L’inflation américaine, une ombre sur les marchés

le 15/02/2018

Alexandre Garabedian

L’énigme de l’inflation faible est en passe d’être résolue aux Etats-Unis. Il y a quelques mois encore, la Réserve fédérale se désolait de voir l’indice des prix américain rester insensible à sa politique monétaire très accommodante. La publication, mercredi, des chiffres de janvier confirme un changement de régime. A +2,1% sur un an, et +1,8% si l’on exclut les éléments volatils comme le prix du pétrole ou de l’alimentation, l’inflation américaine retrouve un rythme plus cohérent avec le cycle de l’économie. Et ce n’est pas fini : les économistes prévoient que la croissance des prix puisse dépasser 2,5% en rythme annuel dans les prochains mois.

Les marchés financiers ont réagi dans le calme à cette publication, avec une légère remontée du rendement des emprunts d’Etat à 10 ans. Pas de quoi paniquer en effet à ce stade. La Fed s’est fixé un objectif d’inflation de 2% mais préfère fonder ses décisions sur un autre indicateur, lié aux dépenses personnelles de consommation, et qui atteint aujourd’hui 1,5%. Rien n’empêche non plus la banque centrale de tolérer, pendant quelque temps, un léger dépassement.
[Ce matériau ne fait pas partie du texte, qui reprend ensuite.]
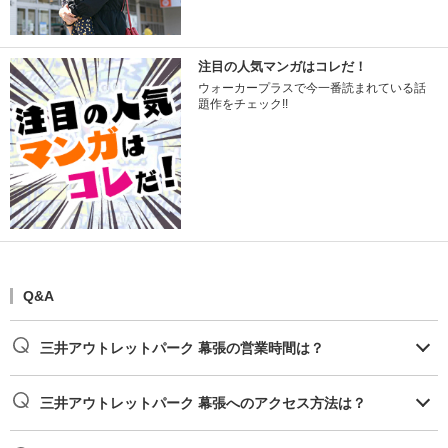
注目の人気マンガはコレだ！
ウォーカープラスで今一番読まれている話
題作をチェック!!
Q&A
三井アウトレットパーク 幕張の営業時間は？
三井アウトレットパーク 幕張へのアクセス方法は？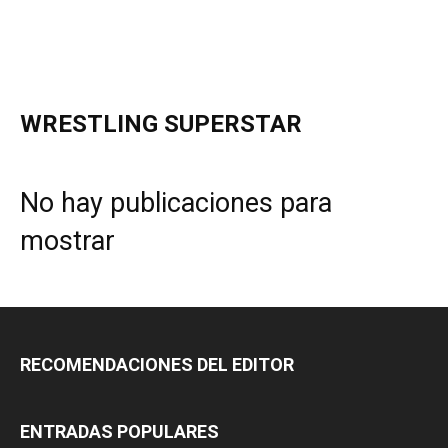
WRESTLING SUPERSTAR
No hay publicaciones para
mostrar
RECOMENDACIONES DEL EDITOR
ENTRADAS POPULARES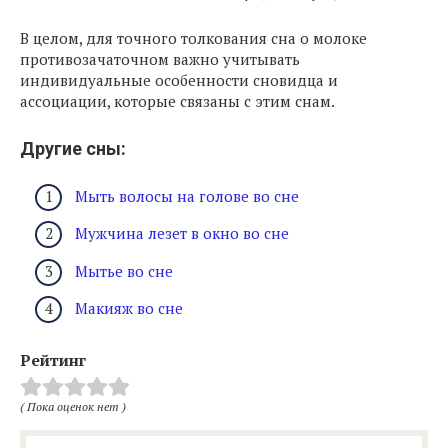
В целом, для точного толкования сна о молоке
противозачаточном важно учитывать
индивидуальные особенности сновидца и
ассоциации, которые связаны с этим снам.
Другие сны:
Мыть волосы на голове во сне
Мужчина лезет в окно во сне
Мытье во сне
Макияж во сне
Рейтинг
( Пока оценок нет )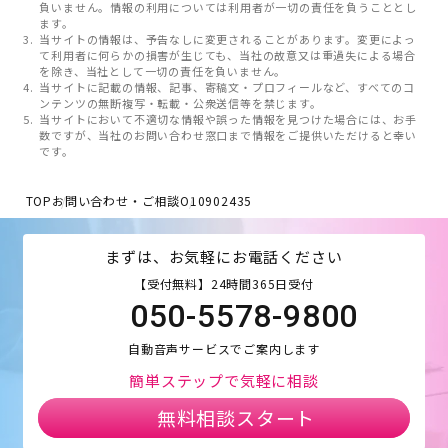
負いません。情報の利用については利用者が一切の責任を負うこととし
ます。
当サイトの情報は、予告なしに変更されることがあります。変更によっ
て利用者に何らかの損害が生じても、当社の故意又は重過失による場合
を除き、当社として一切の責任を負いません。
当サイトに記載の情報、記事、寄稿文・プロフィールなど、すべてのコ
ンテンツの無断複写・転載・公衆送信等を禁じます。
当サイトにおいて不適切な情報や誤った情報を見つけた場合には、お手
数ですが、当社のお問い合わせ窓口まで情報をご提供いただけると幸い
です。
TOP
お問い合わせ・ご相談
O10902435
まずは、お気軽にお電話ください
【受付無料】24時間365日受付
050-5578-9800
自動音声サービスでご案内します
簡単ステップで気軽に相談
無料相談スタート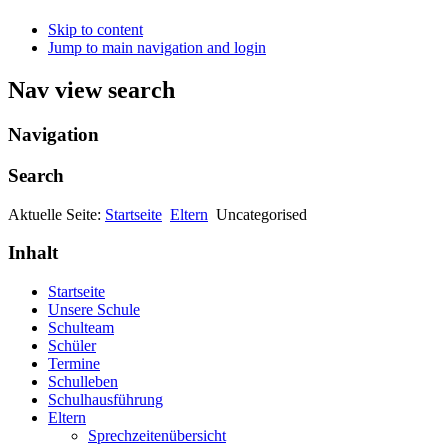
Skip to content
Jump to main navigation and login
Nav view search
Navigation
Search
Aktuelle Seite:
Startseite
Eltern
Uncategorised
Inhalt
Startseite
Unsere Schule
Schulteam
Schüler
Termine
Schulleben
Schulhausführung
Eltern
Sprechzeitenübersicht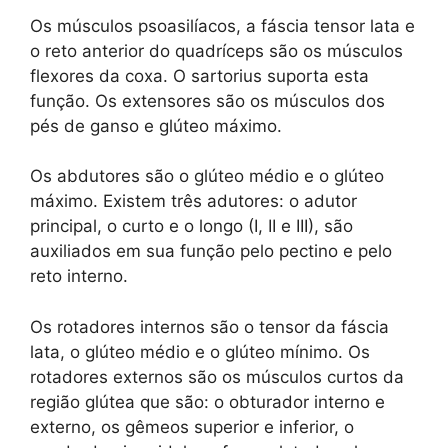
Os músculos psoasilíacos, a fáscia tensor lata e
o reto anterior do quadríceps são os músculos
flexores da coxa. O sartorius suporta esta
função. Os extensores são os músculos dos
pés de ganso e glúteo máximo.
Os abdutores são o glúteo médio e o glúteo
máximo. Existem três adutores: o adutor
principal, o curto e o longo (I, II e III), são
auxiliados em sua função pelo pectino e pelo
reto interno.
Os rotadores internos são o tensor da fáscia
lata, o glúteo médio e o glúteo mínimo. Os
rotadores externos são os músculos curtos da
região glútea que são: o obturador interno e
externo, os gêmeos superior e inferior, o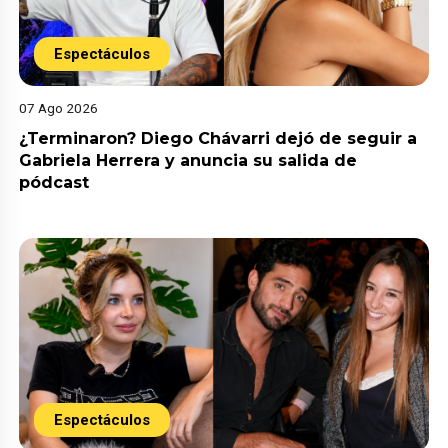
Espectáculos
07 Ago 2026
¿Terminaron? Diego Chávarri dejó de seguir a
Gabriela Herrera y anuncia su salida de
pódcast
Espectáculos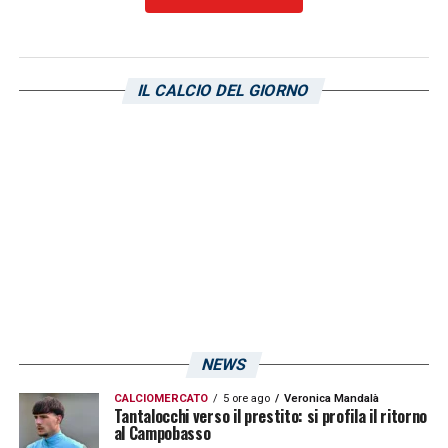
magnifica vittoria
agli Europei del 2021.
LA PLAYLIST DELLE NOSTRE TOP NEWS
IL CALCIO DEL GIORNO
NEWS
CALCIOMERCATO
5 ore ago
Veronica Mandalà
Tantalocchi verso il prestito: si profila il ritorno
al Campobasso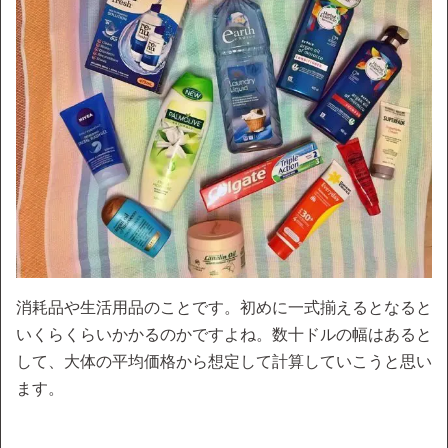
消耗品や生活用品のことです。初めに一式揃えるとなると
いくらくらいかかるのかですよね。数十ドルの幅はあると
して、大体の平均価格から想定して計算していこうと思い
ます。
Le risque d’une Fed plus agressive commence cependant à faire son chemin dans l’esprit des investisseurs. Ils anticipent pour l’instant trois hausses de taux cette année aux Etats-Unis, la prochaine au mois de mars pour la première réunion de Jerome Powell. Mais ils évoquent désormais l’hypothèse d’un quatrième tour de vis en 2018. La grande interrogation porte sur le plan de relance massif de l’administration Trump et son impact pour l’économie américaine. Aux premiers signes de surchauffe, la correction du début d’année ne sera qu’un avant-goût de ce qui attend les marchés.